3 Min Read
Google Analytics has 1000’s of different views and combinations of metrics that a user can look at and drill down into. When we use analytics to report, we generally look for some simple views that provide strong data signals such as, top landing pages, what device has been used and what drives the conversions. Reporting on this is simple enough, but for most people this means looking at various different views and reports.
More recently, we have started to look at what can be viewed as a one stop shop to view all of your website data and performance on one page. The ultimate analytics page combines all the most important data into one screen:
– Bounce Rate
– Average session
To be able to see the complete data, you need to make sure you have goals set up, if you are a goal driven website, or for E-commerce websites, make sure E-commerce tracking is enabled. If you run a PPC campaign, then you must ensure the accounts are connected properly, and if you run any type of Email campaigns, then ensure all the links are tagged correctly.
Once you have all this in place, you have a perfect screen to get a brief on the state of your website.
To see this magical view for yourself you need to do the following
– Log into your analytics account
– On the left hand side select Audience > Mobile > Overview
– Once this view is selected, then add a secondary dimension for ‘Source / Medium’
– View all the rows to get a better picture.
Once you have followed these steps, you will have a screen that resembles below
The default view organises the data by traffic. In my example, you can see that mobile traffic from Facebook is the biggest traffic source. Running along the column, you can see that this traffic converts at 0.29% which indicates traffic that doesn’t make a purchase on the website.
Lining up the traffic levels to the number of transactions, you can see that mobile traffic through Facebook drives 4 X more traffic than traditional desktop users, but the traditional users made 5 X more transactions on the website.
Overall, the bounce rate of the website 42%, this doesn’t really tell you anything of value because this is an average for all pages.
For example, Direct mobile traffic has a 44% bounce rate, were desktop search traffic has a 19% bounce rate. This highlights the mobile version of the website probably needs some work on it to improve the user experience, where desktop visitors are having a better experience.

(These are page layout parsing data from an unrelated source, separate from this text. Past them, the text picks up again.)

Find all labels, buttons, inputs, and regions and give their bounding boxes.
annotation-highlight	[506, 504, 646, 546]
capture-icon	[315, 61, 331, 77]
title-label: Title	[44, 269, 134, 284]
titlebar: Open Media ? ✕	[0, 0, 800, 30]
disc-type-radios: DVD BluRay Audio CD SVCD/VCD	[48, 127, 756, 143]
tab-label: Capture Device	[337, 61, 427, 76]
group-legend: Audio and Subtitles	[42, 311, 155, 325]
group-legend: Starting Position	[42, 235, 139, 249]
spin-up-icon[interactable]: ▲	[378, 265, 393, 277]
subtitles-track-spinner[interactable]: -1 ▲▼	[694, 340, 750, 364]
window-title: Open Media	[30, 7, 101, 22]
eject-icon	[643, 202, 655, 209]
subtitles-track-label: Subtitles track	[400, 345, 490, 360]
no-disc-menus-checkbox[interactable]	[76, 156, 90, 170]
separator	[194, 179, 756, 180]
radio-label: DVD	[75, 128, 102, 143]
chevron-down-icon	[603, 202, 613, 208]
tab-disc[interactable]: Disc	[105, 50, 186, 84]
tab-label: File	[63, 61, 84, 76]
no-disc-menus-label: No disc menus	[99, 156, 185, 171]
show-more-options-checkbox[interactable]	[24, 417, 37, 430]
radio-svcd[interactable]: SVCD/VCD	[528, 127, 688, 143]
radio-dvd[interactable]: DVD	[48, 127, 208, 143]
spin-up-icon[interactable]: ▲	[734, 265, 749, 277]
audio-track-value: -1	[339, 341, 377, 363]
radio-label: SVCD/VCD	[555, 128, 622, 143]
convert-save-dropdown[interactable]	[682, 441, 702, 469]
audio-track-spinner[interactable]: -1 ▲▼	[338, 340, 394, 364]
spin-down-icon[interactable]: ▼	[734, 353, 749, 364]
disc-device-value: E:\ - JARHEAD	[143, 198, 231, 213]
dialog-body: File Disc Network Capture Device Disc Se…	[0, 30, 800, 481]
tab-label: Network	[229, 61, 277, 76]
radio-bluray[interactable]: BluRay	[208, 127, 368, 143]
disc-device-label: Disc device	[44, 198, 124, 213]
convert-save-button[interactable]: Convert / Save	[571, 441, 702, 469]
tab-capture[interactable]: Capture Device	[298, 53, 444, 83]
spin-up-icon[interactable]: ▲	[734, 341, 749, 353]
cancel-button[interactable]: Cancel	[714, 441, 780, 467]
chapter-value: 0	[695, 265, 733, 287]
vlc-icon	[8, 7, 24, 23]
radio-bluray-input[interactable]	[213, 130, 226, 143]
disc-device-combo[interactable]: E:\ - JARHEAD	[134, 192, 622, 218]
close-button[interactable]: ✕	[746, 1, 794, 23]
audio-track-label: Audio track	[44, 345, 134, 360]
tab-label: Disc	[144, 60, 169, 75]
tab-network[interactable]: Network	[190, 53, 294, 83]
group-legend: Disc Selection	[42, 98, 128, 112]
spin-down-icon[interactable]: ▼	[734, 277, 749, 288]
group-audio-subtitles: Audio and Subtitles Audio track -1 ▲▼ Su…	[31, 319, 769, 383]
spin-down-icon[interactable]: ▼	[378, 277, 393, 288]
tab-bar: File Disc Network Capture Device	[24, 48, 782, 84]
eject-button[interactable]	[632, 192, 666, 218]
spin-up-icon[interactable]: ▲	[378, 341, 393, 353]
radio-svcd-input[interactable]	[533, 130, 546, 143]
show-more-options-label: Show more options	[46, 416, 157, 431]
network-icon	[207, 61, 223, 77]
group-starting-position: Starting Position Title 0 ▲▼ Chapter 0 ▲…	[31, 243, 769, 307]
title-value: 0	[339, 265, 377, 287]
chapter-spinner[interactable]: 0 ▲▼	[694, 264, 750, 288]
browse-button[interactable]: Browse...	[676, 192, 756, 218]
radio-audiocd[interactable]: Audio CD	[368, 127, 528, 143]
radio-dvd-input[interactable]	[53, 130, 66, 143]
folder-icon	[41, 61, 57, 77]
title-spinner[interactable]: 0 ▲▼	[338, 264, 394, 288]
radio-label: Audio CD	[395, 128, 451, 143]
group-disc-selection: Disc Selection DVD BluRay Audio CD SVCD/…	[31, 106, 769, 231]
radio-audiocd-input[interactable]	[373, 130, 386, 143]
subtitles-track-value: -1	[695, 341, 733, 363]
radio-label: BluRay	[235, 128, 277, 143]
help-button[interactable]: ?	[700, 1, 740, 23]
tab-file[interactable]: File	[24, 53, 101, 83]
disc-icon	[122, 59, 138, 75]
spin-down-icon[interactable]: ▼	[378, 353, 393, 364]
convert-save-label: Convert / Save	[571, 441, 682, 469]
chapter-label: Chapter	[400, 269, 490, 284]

The ultimate aim of this view is to highlight what traffic makes you money. Sort the column by revenue to see what combination drives the most money. In this example, Organic traffic from Google using a desktop computer drives the most revenue.
However, if you sort the column by conversion rates, we notice that the best converting traffic comes from people clicking on links in an E-Shot using a tablet.

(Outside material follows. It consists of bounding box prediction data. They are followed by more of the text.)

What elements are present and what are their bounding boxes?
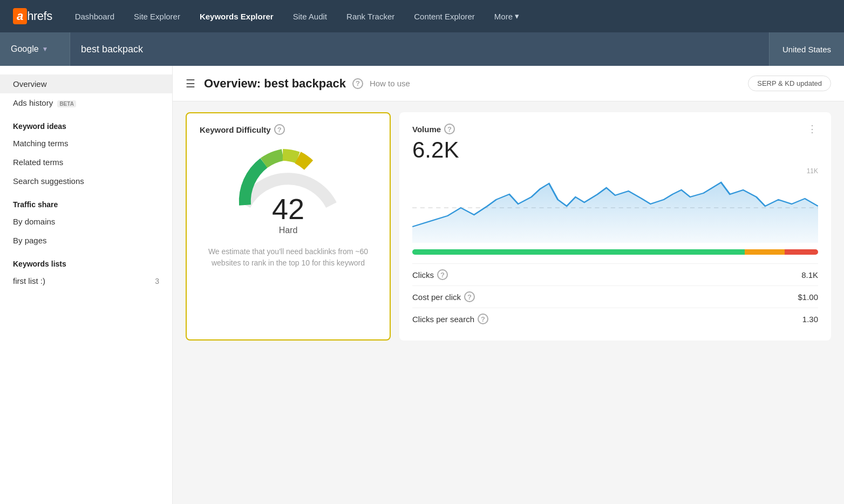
nav-keywords-explorer[interactable]: Keywords Explorer	[192, 9, 281, 24]
how-to-use-link[interactable]: How to use	[370, 79, 410, 88]
cpc-row: Cost per click ? $1.00	[412, 285, 818, 308]
gauge-label: Hard	[272, 226, 304, 235]
cpc-help-icon[interactable]: ?	[464, 291, 475, 302]
logo-hrefs: hrefs	[27, 9, 52, 23]
main-layout: Overview Ads history BETA Keyword ideas …	[0, 66, 844, 504]
engine-label: Google	[11, 44, 39, 54]
volume-value: 6.2K	[412, 137, 818, 163]
kd-help-icon[interactable]: ?	[274, 124, 285, 135]
page-title: Overview: best backpack	[204, 77, 346, 91]
cps-value: 1.30	[802, 315, 818, 324]
clicks-progress-bar	[412, 249, 818, 255]
progress-no-click	[785, 249, 818, 255]
logo-a: a	[13, 8, 27, 24]
nav-rank-tracker[interactable]: Rank Tracker	[339, 9, 402, 24]
volume-card-title: Volume ?	[412, 124, 455, 134]
clicks-label: Clicks ?	[412, 269, 448, 280]
sidebar-item-ads-history[interactable]: Ads history BETA	[0, 93, 172, 112]
sidebar-item-by-pages[interactable]: By pages	[0, 231, 172, 250]
sidebar: Overview Ads history BETA Keyword ideas …	[0, 66, 173, 504]
sidebar-section-traffic-share: Traffic share	[0, 190, 172, 212]
volume-options-icon[interactable]: ⋮	[807, 123, 818, 135]
volume-header: Volume ? ⋮	[412, 123, 818, 135]
hamburger-icon[interactable]: ☰	[186, 77, 195, 90]
sidebar-item-search-suggestions[interactable]: Search suggestions	[0, 172, 172, 190]
sidebar-item-related-terms[interactable]: Related terms	[0, 153, 172, 172]
nav-site-audit[interactable]: Site Audit	[285, 9, 335, 24]
search-bar: Google ▼ United States	[0, 32, 844, 66]
clicks-help-icon[interactable]: ?	[437, 269, 448, 280]
cps-label: Clicks per search ?	[412, 314, 488, 324]
volume-help-icon[interactable]: ?	[444, 124, 455, 134]
sidebar-item-overview[interactable]: Overview	[0, 74, 172, 93]
nav-more[interactable]: More ▾	[487, 8, 527, 24]
volume-chart: 11K	[412, 167, 818, 243]
main-content: ☰ Overview: best backpack ? How to use S…	[173, 66, 844, 504]
kd-card: Keyword Difficulty ?	[186, 112, 391, 340]
sidebar-item-matching-terms[interactable]: Matching terms	[0, 134, 172, 153]
nav-site-explorer[interactable]: Site Explorer	[126, 9, 188, 24]
list-name: first list :)	[13, 276, 45, 285]
engine-chevron-icon: ▼	[42, 45, 49, 53]
sidebar-section-keywords-lists: Keywords lists	[0, 250, 172, 271]
clicks-value: 8.1K	[801, 270, 818, 280]
beta-badge: BETA	[57, 100, 76, 107]
progress-organic	[412, 249, 745, 255]
cpc-label: Cost per click ?	[412, 291, 475, 302]
sidebar-section-keyword-ideas: Keyword ideas	[0, 112, 172, 134]
stats-table: Clicks ? 8.1K Cost per click ? $1.00	[412, 263, 818, 330]
cps-help-icon[interactable]: ?	[478, 314, 488, 324]
country-selector[interactable]: United States	[769, 32, 844, 66]
title-help-icon[interactable]: ?	[352, 78, 363, 89]
country-label: United States	[782, 45, 831, 54]
sidebar-list-item-first-list[interactable]: first list :) 3	[0, 271, 172, 290]
nav-dashboard[interactable]: Dashboard	[67, 9, 122, 24]
nav-content-explorer[interactable]: Content Explorer	[406, 9, 482, 24]
serp-kd-badge[interactable]: SERP & KD updated	[748, 76, 831, 91]
search-input[interactable]	[70, 32, 769, 66]
progress-paid	[745, 249, 785, 255]
chart-ref-label: 11K	[807, 167, 818, 175]
gauge-container: 42 Hard	[200, 146, 377, 235]
top-navigation: a hrefs Dashboard Site Explorer Keywords…	[0, 0, 844, 32]
volume-card: Volume ? ⋮ 6.2K 11K	[399, 112, 831, 340]
gauge-value: 42	[272, 194, 304, 223]
list-count: 3	[155, 277, 159, 285]
cpc-value: $1.00	[798, 292, 818, 302]
search-engine-selector[interactable]: Google ▼	[0, 32, 70, 66]
clicks-row: Clicks ? 8.1K	[412, 263, 818, 285]
cps-row: Clicks per search ? 1.30	[412, 308, 818, 330]
logo[interactable]: a hrefs	[13, 8, 52, 24]
sidebar-item-by-domains[interactable]: By domains	[0, 212, 172, 231]
cards-row: Keyword Difficulty ?	[173, 101, 844, 351]
kd-description: We estimate that you'll need backlinks f…	[200, 246, 377, 269]
kd-card-title: Keyword Difficulty ?	[200, 124, 377, 135]
overview-header: ☰ Overview: best backpack ? How to use S…	[173, 66, 844, 101]
volume-chart-svg	[412, 167, 818, 243]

Once you customise the view to what you want to see, then you can simply automate the reports to send you this information when you want it.
Simply click the ‘Email’ button towards the top of the page and set up the frequency of the reports and how you want the data sending you.
When you have this data, its great to use it as a sign post to direct you towards what needs addressing the most on your website. Use the data to set up dev tasks, or challenge your design team to improve vital data readings such has the bounce rate for mobile etc.